### Information provided
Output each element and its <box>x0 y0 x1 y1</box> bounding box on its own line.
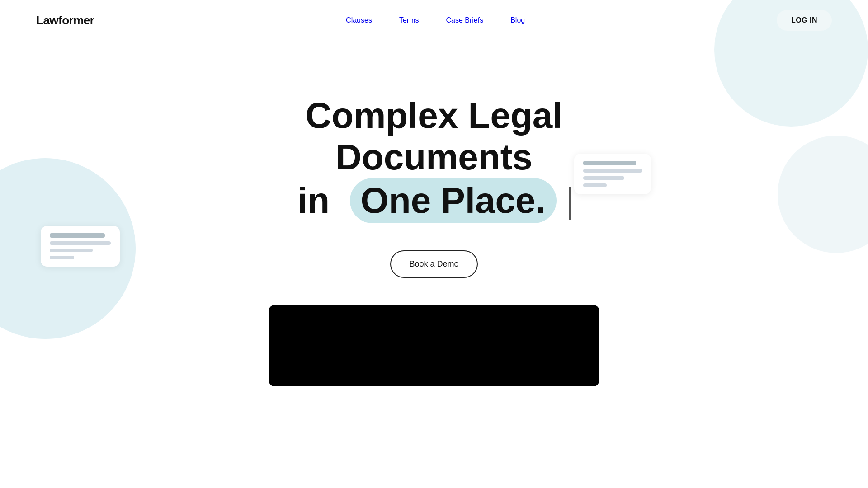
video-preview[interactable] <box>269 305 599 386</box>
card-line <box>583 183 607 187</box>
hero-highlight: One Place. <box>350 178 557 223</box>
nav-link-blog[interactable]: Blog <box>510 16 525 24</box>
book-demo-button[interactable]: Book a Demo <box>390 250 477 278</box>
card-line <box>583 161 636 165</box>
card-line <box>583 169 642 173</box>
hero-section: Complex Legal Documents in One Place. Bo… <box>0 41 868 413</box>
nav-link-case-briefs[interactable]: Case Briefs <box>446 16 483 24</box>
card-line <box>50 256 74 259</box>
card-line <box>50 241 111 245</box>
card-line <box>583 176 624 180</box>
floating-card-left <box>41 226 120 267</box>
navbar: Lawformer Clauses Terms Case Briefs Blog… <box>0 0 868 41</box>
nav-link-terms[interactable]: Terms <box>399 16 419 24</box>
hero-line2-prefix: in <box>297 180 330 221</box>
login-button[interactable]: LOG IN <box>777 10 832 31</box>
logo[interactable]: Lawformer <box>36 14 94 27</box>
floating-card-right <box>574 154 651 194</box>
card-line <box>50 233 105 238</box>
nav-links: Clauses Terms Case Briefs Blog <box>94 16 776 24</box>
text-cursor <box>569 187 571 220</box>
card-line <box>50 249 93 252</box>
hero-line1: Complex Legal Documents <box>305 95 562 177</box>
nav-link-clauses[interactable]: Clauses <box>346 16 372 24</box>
---
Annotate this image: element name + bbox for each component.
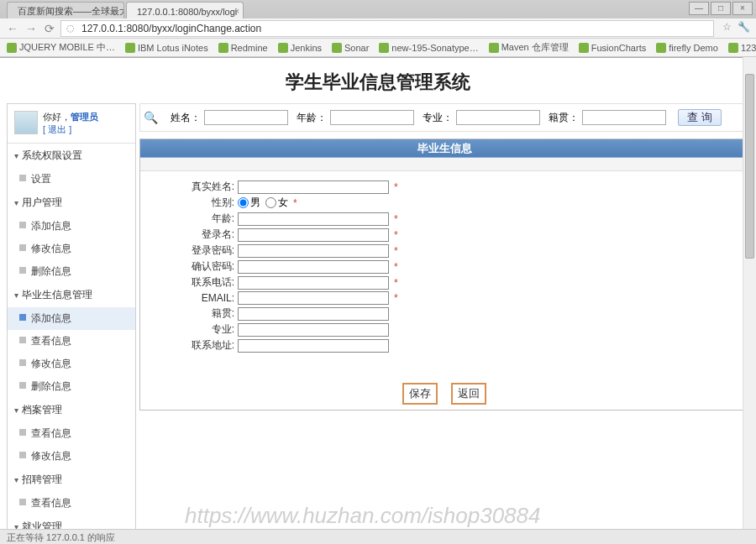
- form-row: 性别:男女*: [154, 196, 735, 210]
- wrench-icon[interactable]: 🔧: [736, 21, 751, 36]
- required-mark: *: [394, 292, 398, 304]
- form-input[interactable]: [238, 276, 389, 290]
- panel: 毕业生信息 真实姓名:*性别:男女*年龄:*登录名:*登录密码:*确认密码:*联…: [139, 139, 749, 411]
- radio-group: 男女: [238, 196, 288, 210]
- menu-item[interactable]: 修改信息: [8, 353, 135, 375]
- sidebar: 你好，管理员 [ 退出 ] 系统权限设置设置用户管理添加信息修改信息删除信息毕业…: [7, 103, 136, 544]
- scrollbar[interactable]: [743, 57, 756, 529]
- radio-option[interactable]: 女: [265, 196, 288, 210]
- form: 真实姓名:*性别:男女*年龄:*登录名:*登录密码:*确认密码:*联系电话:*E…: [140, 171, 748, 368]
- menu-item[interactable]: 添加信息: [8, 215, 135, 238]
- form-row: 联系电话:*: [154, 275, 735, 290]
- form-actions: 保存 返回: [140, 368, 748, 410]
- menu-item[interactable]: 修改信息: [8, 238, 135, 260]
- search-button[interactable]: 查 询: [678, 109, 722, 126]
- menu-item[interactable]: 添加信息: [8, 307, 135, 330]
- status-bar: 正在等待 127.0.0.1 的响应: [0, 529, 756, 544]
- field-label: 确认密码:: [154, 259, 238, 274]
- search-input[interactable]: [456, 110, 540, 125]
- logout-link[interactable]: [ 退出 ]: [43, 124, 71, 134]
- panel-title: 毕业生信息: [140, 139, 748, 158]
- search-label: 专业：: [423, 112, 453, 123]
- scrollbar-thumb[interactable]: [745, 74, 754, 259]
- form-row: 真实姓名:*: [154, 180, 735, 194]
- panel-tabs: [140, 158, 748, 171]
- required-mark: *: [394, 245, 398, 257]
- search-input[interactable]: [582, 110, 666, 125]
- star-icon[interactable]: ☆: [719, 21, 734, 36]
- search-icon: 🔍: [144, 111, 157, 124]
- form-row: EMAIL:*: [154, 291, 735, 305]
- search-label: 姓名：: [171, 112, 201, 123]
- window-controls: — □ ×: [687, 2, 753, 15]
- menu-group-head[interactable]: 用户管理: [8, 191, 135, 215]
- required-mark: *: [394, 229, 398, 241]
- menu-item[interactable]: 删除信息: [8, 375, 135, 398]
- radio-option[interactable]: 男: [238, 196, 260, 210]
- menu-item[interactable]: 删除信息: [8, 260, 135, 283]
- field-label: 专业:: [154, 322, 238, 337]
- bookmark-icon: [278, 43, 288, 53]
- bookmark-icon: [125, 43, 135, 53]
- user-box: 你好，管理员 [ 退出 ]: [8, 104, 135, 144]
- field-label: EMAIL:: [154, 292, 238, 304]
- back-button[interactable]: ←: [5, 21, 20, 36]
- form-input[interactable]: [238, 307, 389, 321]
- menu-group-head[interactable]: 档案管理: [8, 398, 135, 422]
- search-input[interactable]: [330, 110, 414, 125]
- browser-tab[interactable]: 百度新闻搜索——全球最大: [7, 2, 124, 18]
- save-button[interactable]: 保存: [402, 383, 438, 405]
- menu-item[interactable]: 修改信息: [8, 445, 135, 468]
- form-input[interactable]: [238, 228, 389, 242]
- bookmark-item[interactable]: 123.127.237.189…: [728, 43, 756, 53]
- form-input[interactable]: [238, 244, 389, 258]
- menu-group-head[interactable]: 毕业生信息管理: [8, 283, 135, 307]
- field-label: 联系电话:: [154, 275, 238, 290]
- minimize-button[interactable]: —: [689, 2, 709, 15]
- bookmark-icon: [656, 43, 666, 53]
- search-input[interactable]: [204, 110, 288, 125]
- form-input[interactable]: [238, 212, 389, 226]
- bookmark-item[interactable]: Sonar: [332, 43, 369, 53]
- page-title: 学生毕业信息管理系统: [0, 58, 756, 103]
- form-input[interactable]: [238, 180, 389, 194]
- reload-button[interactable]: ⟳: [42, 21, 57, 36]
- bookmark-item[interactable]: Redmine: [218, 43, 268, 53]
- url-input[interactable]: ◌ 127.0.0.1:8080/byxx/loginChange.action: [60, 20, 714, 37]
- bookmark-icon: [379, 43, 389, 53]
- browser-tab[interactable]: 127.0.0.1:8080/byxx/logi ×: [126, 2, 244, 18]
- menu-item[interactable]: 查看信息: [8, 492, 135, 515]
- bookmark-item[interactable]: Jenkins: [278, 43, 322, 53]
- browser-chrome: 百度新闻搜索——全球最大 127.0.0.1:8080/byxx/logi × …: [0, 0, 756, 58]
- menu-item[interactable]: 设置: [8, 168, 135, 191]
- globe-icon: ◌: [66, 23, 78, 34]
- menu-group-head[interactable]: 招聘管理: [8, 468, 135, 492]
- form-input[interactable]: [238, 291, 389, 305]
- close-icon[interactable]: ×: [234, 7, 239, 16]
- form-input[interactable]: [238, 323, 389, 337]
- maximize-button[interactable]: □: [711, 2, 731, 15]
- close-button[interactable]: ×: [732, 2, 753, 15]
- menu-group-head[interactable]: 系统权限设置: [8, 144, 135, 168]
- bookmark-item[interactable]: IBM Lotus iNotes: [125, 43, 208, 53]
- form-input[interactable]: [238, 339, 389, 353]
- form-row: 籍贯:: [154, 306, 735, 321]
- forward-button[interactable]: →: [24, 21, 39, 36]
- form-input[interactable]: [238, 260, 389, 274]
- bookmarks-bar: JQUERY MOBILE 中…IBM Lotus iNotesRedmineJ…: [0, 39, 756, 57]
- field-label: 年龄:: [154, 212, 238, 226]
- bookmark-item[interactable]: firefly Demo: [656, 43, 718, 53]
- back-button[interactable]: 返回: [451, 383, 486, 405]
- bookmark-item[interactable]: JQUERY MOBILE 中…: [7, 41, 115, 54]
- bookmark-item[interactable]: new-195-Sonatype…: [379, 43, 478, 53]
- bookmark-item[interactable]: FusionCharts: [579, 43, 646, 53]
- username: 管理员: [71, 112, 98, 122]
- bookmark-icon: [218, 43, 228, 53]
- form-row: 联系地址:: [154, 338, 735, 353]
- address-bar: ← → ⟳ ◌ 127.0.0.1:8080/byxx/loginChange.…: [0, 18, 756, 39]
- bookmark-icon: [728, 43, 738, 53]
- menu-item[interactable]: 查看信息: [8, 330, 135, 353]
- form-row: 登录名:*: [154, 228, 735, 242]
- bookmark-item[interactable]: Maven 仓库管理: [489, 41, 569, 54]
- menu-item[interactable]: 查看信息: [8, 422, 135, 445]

### Goal of the exercise
Reproduce each line above that contains "Lawformer".

### Task answer
navbar: Lawformer Clauses Terms Case Briefs Blog… <box>0 0 868 41</box>
logo[interactable]: Lawformer <box>36 14 94 27</box>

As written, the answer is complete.